Il decreto prevede anche un pesante apparato sanzionatorio: si va da un minimo di 150mila euro a un massimo di un milione in caso di “violazione del divieto di ingresso, transito o sosta in acque territoriali italiane,” e si arriva anche alla confisca della nave. Per finire, c’è pure l’arresto in flagranza per il comandante che compie il “il delitto di resistenza o violenza contro nave da guerra”—quello, per capirci, di cui è accusata Carola Rackete.

Il cuore del provvedimento, insomma, è la criminalizzazione pressoché totale del soccorso in mare. Eppure, nonostante la propaganda sugli “sbarchi zero” o sul presunto pull factor delle Ong (che non esiste), la realtà continua a dirci una cosa: la rotta mediterranea rimane la più letale al mondo.

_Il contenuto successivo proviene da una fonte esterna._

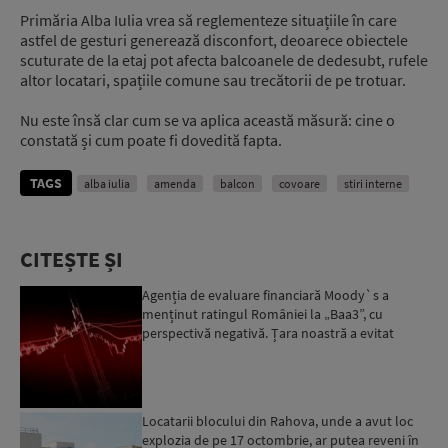
Primăria Alba Iulia vrea să reglementeze situațiile în care
astfel de gesturi generează disconfort, deoarece obiectele
scuturate de la etaj pot afecta balcoanele de dedesubt, rufele
altor locatari, spațiile comune sau trecătorii de pe trotuar.
Nu este însă clar cum se va aplica această măsură: cine o
constată și cum poate fi dovedită fapta.
TAGS
alba iulia
amenda
balcon
covoare
stiri interne
CITEȘTE ȘI
Agenția de evaluare financiară Moody`s a
menținut ratingul României la „Baa3”, cu
perspectivă negativă. Țara noastră a evitat
momentan retrogradarea...
Locatarii blocului din Rahova, unde a avut loc
explozia de pe 17 octombrie, ar putea reveni în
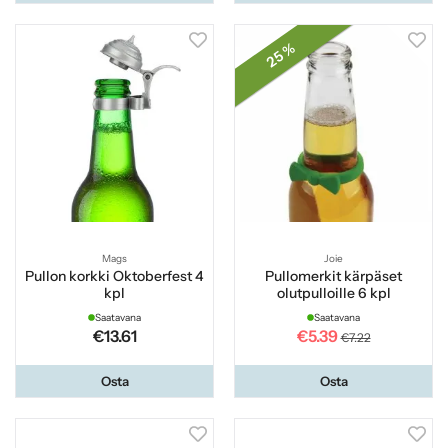
25 %
Mags
Joie
Pullon korkki Oktoberfest 4
Pullomerkit kärpäset
kpl
olutpulloille 6 kpl
Saatavana
Saatavana
€13.61
€5.39
€7.22
Osta
Osta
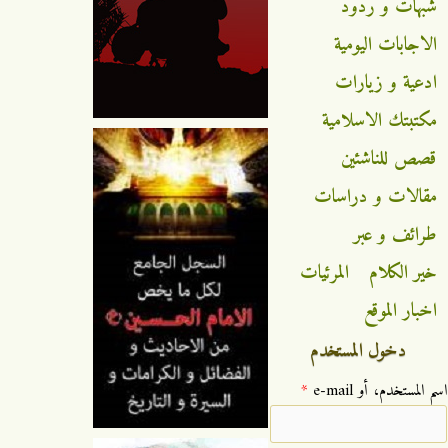
شبهات و ردود
الاجابات اليومية
ادعية و زيارات
مكتبتك الاسلامية
قصص للناشئين
مقالات و دراسات
طرائف و عبر
خير الكلام
المرئيات
اخبار الموقع
دخول المستخدم
‏اسم المستخدم، أو e-mail ‏
*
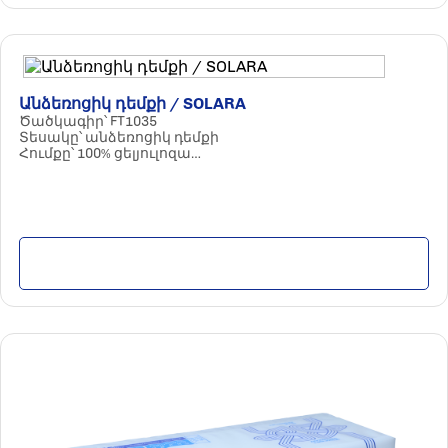
Անձեռոցիկ դեմքի / SOLARA
Ծածկագիր՝ FT1035
Տեսակը՝ անձեռոցիկ դեմքի
Հումքը՝ 100% ցելյուլոզա
Պարամետրերը՝ 2 շերտ / 200 հատ
Քանակը փաթեթում՝ 20 հատ
Մանրամասն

Come ha spiegato Federico Fossi, uno dei portavoce di Unhcr Italia, a Redattore Sociale, “la percentuale di persone morte in mare è passata da 1 su 29 dell’anno scorso a 1 ogni 6 di quest’anno.” Il problema, per Fossi, è evidente: “non essendoci più dispositivi di ricerca e soccorso come negli anni passati, il rischio è altissimo e percentualmente, nonostante il calo degli arrivi, le vittime aumentano.” Fino a qualche anno fa le Ong, prosegue il portavoce, “erano arrivate a soccorrere il 40 per cento di persone in mare, avevano cioè un ruolo fondamentale”.

Oggi che dalla Libia si continua a partire, tuttavia, le Ong non solo non ci sono più; sono pure perseguite come il nemico pubblico numero uno. E questi, purtroppo, sono i risultati.